Forfar Bridies
Cook Time 1 hour
Servings makes 4
Ingredients
200g beef mince
100g fatty pork mince
1 onion, grated
1 egg, plus an extra beaten for egg wash
1 tbsp mustard powder
1 tbsp bread crumbs
1 tsp Worcestershire sauce
4 sprigs of thyme, leaves picked and chopped
Salt and pepper
Shortcrust
200g biscuit, pastry & cake plain flour
100g unsalted butter, diced
1 whole egg
1 splash of cold water
½ cup coarsely grated cheddar cheese
HP sauce or any sauce of your choice, to serve
Method
Place the flour, salt and butter in a blender and pulse until it forms a breadcrumb-like mixture.
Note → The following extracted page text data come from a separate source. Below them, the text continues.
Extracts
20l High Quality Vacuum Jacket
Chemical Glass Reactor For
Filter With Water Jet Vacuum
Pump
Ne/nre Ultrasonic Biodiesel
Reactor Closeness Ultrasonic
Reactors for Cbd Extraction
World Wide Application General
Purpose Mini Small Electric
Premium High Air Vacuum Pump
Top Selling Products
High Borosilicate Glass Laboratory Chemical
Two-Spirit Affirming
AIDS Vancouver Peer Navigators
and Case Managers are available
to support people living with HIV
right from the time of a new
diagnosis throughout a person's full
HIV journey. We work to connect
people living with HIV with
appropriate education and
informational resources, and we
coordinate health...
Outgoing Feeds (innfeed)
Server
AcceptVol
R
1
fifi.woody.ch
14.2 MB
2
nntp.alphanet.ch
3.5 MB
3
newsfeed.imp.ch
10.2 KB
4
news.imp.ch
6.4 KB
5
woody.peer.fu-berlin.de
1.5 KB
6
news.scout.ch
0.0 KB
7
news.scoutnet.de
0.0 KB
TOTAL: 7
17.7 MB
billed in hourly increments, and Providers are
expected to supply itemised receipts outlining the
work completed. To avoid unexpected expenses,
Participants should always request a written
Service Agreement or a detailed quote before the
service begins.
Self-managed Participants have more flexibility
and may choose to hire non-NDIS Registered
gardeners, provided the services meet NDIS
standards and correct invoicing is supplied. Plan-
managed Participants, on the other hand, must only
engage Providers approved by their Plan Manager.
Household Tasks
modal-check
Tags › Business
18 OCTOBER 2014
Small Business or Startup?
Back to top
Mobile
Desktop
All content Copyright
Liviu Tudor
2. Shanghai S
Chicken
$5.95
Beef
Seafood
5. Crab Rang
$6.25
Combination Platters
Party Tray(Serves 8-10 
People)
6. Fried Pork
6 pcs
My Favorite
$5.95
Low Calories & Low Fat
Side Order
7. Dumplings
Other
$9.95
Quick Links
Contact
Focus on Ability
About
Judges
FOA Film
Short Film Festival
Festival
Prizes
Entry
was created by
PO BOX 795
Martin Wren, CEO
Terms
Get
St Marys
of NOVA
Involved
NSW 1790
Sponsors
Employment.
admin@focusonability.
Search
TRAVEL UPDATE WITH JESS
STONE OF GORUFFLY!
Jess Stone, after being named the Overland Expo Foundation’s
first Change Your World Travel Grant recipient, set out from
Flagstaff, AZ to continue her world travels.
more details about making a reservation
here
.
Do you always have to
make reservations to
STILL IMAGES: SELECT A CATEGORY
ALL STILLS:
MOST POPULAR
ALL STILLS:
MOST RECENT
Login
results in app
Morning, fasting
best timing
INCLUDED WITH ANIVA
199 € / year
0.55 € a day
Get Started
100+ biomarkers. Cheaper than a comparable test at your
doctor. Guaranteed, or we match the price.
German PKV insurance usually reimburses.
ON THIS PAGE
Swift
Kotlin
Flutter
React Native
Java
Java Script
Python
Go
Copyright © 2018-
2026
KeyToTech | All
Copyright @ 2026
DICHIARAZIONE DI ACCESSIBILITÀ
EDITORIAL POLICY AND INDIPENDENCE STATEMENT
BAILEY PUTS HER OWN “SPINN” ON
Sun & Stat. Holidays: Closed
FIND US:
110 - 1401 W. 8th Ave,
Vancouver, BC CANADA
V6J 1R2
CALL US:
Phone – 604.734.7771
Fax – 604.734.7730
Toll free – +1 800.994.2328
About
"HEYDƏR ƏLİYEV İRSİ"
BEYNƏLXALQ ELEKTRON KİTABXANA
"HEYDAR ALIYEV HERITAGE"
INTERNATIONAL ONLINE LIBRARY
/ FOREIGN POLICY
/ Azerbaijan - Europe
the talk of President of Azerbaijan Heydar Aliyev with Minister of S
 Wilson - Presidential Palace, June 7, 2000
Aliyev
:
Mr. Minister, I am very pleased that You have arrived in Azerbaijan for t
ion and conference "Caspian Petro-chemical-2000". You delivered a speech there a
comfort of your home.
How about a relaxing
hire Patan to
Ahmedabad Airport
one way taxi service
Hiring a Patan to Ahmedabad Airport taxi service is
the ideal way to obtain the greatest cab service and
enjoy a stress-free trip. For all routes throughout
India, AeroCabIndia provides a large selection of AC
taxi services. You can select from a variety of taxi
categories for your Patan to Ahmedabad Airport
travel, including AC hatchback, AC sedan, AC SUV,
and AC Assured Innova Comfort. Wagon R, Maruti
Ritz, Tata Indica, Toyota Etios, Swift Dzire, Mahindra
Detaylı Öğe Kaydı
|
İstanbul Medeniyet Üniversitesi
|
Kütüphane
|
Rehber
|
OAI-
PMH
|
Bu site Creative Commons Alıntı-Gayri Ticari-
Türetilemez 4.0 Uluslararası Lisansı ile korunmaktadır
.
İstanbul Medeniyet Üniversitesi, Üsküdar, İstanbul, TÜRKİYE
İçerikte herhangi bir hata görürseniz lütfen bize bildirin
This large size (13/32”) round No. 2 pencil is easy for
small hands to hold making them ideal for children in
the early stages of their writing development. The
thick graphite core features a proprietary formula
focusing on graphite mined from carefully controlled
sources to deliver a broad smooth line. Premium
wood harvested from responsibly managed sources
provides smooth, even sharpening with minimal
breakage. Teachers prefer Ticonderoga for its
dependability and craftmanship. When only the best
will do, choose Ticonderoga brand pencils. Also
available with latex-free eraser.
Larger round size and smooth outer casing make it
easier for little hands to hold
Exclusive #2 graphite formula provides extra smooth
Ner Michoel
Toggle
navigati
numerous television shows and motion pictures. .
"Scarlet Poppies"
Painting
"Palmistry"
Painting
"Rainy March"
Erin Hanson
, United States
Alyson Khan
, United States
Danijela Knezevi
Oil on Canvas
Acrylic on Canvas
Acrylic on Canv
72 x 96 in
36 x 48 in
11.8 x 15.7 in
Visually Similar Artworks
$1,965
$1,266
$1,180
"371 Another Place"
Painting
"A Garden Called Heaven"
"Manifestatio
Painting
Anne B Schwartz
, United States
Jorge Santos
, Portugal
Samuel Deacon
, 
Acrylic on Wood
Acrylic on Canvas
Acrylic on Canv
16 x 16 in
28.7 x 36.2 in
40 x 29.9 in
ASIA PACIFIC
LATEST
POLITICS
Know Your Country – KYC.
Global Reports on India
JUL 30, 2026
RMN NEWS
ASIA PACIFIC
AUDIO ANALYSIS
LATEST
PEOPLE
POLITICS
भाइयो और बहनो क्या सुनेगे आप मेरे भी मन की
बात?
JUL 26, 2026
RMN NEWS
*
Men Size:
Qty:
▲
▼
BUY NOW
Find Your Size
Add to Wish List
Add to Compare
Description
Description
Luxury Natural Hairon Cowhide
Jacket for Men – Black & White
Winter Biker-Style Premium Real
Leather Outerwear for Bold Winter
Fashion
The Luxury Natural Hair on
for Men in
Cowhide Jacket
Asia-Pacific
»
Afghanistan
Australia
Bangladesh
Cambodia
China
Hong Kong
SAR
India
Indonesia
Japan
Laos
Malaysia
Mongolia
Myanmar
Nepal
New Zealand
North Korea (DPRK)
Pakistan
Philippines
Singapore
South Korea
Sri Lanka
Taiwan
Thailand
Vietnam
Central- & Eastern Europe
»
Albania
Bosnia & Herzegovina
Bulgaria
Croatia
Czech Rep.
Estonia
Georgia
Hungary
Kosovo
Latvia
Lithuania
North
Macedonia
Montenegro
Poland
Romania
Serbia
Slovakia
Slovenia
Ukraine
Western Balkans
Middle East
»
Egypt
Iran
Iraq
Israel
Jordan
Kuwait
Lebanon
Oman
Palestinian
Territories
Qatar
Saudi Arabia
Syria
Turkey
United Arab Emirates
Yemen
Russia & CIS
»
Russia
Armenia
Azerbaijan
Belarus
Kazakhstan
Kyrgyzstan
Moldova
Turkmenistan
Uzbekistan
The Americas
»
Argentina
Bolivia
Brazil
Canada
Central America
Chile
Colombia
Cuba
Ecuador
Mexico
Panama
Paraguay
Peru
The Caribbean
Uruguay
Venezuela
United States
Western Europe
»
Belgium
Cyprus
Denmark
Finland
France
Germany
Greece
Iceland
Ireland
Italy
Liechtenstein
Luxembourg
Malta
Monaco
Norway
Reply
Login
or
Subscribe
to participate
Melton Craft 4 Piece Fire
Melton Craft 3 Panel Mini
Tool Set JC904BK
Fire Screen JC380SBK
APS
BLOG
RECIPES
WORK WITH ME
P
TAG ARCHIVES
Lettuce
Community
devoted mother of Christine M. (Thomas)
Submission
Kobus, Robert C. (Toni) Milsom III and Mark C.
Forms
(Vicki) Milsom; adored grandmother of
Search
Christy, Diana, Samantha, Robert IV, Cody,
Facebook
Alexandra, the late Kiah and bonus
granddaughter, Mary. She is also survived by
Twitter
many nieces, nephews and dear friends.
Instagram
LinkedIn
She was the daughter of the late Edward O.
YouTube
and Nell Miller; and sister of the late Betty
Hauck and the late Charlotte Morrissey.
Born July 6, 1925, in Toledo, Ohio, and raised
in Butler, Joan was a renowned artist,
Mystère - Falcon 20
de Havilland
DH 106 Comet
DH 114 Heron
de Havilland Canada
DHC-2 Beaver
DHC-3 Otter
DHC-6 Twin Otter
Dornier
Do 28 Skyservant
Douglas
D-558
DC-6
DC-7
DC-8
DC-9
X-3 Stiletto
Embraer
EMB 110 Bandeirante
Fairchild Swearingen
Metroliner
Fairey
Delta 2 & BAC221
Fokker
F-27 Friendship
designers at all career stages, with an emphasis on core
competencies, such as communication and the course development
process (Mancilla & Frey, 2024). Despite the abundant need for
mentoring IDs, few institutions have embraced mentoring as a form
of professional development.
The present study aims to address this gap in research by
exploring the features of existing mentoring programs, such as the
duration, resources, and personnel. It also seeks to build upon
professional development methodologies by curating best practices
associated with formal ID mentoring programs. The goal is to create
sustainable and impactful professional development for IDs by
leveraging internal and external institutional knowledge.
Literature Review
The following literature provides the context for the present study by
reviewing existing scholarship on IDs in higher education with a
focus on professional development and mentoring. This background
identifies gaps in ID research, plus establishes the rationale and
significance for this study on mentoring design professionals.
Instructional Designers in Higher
Add the egg and cheese and pulse adding a little water until it comes together. Knead a few times then flatten the dough into a disk, wrapped in cling film and place in the fridge to chill for 30 minutes.
In a bowl combine the beef and pork mince, onion, egg, mustard, crumbs, Worcestershire, thyme and salt and pepper. Use your hand to give this a really good mix. Divide the meat into 4 even portions.
Preheat the oven to 190°C and heat a flat tray in the oven.
Cut the dough into 4 pieces and roll each piece of pastry so it’s a rough 3 mm thick oval.
Add a mound of meat to one side of the oval. On the other side use a small 1 cm cookie cutter or knife to cut out a small hole. Fold the pastry over the meat and seal with a bit of egg wash. Trim excess pastry and reserve. Use a fork to seal the pastry even more. Brush egg wash over each.
Remove the trays from the oven and place a sheet of baking paper onto each. Arrange Bridies on a tray and bake for 25-30 minutes until golden brown.
Cool for at least 30 minutes and serve with HP sauce or any sauce of your choice.